● Task details
Restate the entries below verbatim.

###

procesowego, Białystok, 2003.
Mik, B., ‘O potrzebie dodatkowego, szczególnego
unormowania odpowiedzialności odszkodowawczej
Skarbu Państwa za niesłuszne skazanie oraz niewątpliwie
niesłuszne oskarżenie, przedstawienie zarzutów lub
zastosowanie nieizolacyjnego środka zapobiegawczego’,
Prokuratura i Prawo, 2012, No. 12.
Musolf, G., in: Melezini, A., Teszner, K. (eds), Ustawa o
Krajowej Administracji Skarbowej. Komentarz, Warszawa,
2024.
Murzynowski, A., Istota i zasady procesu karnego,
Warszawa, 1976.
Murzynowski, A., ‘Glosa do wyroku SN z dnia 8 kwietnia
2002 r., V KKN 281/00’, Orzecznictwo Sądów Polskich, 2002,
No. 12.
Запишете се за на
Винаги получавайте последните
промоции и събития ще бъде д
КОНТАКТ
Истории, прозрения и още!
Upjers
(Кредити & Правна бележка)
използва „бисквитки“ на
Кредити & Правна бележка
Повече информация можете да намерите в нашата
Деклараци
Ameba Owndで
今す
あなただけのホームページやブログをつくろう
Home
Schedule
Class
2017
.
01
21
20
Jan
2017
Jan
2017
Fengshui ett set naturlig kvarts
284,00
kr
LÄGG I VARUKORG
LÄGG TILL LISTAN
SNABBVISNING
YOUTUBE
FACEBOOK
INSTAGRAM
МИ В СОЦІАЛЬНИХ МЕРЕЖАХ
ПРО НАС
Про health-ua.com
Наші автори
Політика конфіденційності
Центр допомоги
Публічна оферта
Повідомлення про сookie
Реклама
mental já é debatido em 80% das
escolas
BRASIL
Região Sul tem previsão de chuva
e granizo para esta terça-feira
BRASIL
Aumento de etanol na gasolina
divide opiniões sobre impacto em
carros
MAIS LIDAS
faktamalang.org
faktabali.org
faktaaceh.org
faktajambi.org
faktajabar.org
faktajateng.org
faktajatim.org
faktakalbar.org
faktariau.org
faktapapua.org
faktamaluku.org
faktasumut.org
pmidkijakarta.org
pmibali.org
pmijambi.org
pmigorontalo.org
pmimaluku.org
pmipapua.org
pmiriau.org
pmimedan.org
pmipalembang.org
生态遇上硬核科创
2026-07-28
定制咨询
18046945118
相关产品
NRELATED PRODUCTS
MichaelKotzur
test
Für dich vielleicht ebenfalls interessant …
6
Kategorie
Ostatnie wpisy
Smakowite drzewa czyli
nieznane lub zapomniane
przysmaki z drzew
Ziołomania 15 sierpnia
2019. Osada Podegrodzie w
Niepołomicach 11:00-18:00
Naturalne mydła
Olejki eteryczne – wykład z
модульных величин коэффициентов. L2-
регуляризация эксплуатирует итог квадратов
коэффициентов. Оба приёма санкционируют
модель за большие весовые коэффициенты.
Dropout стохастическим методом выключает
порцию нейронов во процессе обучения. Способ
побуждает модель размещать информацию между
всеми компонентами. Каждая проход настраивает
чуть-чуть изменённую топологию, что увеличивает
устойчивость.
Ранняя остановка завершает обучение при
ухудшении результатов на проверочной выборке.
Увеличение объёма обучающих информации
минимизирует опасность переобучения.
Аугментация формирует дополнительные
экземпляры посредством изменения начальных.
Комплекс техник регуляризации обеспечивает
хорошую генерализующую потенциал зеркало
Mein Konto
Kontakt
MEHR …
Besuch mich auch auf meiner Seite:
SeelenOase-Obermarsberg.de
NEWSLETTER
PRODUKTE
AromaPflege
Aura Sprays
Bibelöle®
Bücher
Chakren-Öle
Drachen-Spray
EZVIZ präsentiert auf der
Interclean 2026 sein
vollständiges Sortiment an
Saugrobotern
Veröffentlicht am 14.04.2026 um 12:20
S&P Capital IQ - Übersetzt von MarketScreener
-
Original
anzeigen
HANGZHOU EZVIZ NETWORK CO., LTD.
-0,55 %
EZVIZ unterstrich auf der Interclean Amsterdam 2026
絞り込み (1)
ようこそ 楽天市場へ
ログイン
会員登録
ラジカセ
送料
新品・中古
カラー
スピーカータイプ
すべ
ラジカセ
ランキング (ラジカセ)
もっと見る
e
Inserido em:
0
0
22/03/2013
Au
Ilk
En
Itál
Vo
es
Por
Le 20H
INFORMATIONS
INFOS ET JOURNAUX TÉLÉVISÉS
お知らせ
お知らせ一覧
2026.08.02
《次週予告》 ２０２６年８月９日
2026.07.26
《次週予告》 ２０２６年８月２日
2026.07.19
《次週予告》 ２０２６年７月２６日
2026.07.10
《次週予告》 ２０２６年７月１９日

###

● Exercise output
procesowego, Białystok, 2003.
Mik, B., ‘O potrzebie dodatkowego, szczególnego
unormowania odpowiedzialności odszkodowawczej
Skarbu Państwa za niesłuszne skazanie oraz niewątpliwie
niesłuszne oskarżenie, przedstawienie zarzutów lub
zastosowanie nieizolacyjnego środka zapobiegawczego’,
Prokuratura i Prawo, 2012, No. 12.
Musolf, G., in: Melezini, A., Teszner, K. (eds), Ustawa o
Krajowej Administracji Skarbowej. Komentarz, Warszawa,
2024.
Murzynowski, A., Istota i zasady procesu karnego,
Warszawa, 1976.
Murzynowski, A., ‘Glosa do wyroku SN z dnia 8 kwietnia
2002 r., V KKN 281/00’, Orzecznictwo Sądów Polskich, 2002,
No. 12.
Запишете се за на
Винаги получавайте последните
промоции и събития ще бъде д
КОНТАКТ
Истории, прозрения и още!
Upjers
(Кредити & Правна бележка)
използва „бисквитки“ на
Кредити & Правна бележка
Повече информация можете да намерите в нашата
Деклараци
Ameba Owndで
今す
あなただけのホームページやブログをつくろう
Home
Schedule
Class
2017
.
01
21
20
Jan
2017
Jan
2017
Fengshui ett set naturlig kvarts
284,00
kr
LÄGG I VARUKORG
LÄGG TILL LISTAN
SNABBVISNING
YOUTUBE
FACEBOOK
INSTAGRAM
МИ В СОЦІАЛЬНИХ МЕРЕЖАХ
ПРО НАС
Про health-ua.com
Наші автори
Політика конфіденційності
Центр допомоги
Публічна оферта
Повідомлення про сookie
Реклама
mental já é debatido em 80% das
escolas
BRASIL
Região Sul tem previsão de chuva
e granizo para esta terça-feira
BRASIL
Aumento de etanol na gasolina
divide opiniões sobre impacto em
carros
MAIS LIDAS
faktamalang.org
faktabali.org
faktaaceh.org
faktajambi.org
faktajabar.org
faktajateng.org
faktajatim.org
faktakalbar.org
faktariau.org
faktapapua.org
faktamaluku.org
faktasumut.org
pmidkijakarta.org
pmibali.org
pmijambi.org
pmigorontalo.org
pmimaluku.org
pmipapua.org
pmiriau.org
pmimedan.org
pmipalembang.org
生态遇上硬核科创
2026-07-28
定制咨询
18046945118
相关产品
NRELATED PRODUCTS
MichaelKotzur
test
Für dich vielleicht ebenfalls interessant …
6
Kategorie
Ostatnie wpisy
Smakowite drzewa czyli
nieznane lub zapomniane
przysmaki z drzew
Ziołomania 15 sierpnia
2019. Osada Podegrodzie w
Niepołomicach 11:00-18:00
Naturalne mydła
Olejki eteryczne – wykład z
модульных величин коэффициентов. L2-
регуляризация эксплуатирует итог квадратов
коэффициентов. Оба приёма санкционируют
модель за большие весовые коэффициенты.
Dropout стохастическим методом выключает
порцию нейронов во процессе обучения. Способ
побуждает модель размещать информацию между
всеми компонентами. Каждая проход настраивает
чуть-чуть изменённую топологию, что увеличивает
устойчивость.
Ранняя остановка завершает обучение при
ухудшении результатов на проверочной выборке.
Увеличение объёма обучающих информации
минимизирует опасность переобучения.
Аугментация формирует дополнительные
экземпляры посредством изменения начальных.
Комплекс техник регуляризации обеспечивает
хорошую генерализующую потенциал зеркало
Mein Konto
Kontakt
MEHR …
Besuch mich auch auf meiner Seite:
SeelenOase-Obermarsberg.de
NEWSLETTER
PRODUKTE
AromaPflege
Aura Sprays
Bibelöle®
Bücher
Chakren-Öle
Drachen-Spray
EZVIZ präsentiert auf der
Interclean 2026 sein
vollständiges Sortiment an
Saugrobotern
Veröffentlicht am 14.04.2026 um 12:20
S&P Capital IQ - Übersetzt von MarketScreener
-
Original
anzeigen
HANGZHOU EZVIZ NETWORK CO., LTD.
-0,55 %
EZVIZ unterstrich auf der Interclean Amsterdam 2026
絞り込み (1)
ようこそ 楽天市場へ
ログイン
会員登録
ラジカセ
送料
新品・中古
カラー
スピーカータイプ
すべ
ラジカセ
ランキング (ラジカセ)
もっと見る
e
Inserido em:
0
0
22/03/2013
Au
Ilk
En
Itál
Vo
es
Por
Le 20H
INFORMATIONS
INFOS ET JOURNAUX TÉLÉVISÉS
お知らせ
お知らせ一覧
2026.08.02
《次週予告》 ２０２６年８月９日
2026.07.26
《次週予告》 ２０２６年８月２日
2026.07.19
《次週予告》 ２０２６年７月２６日
2026.07.10
《次週予告》 ２０２６年７月１９日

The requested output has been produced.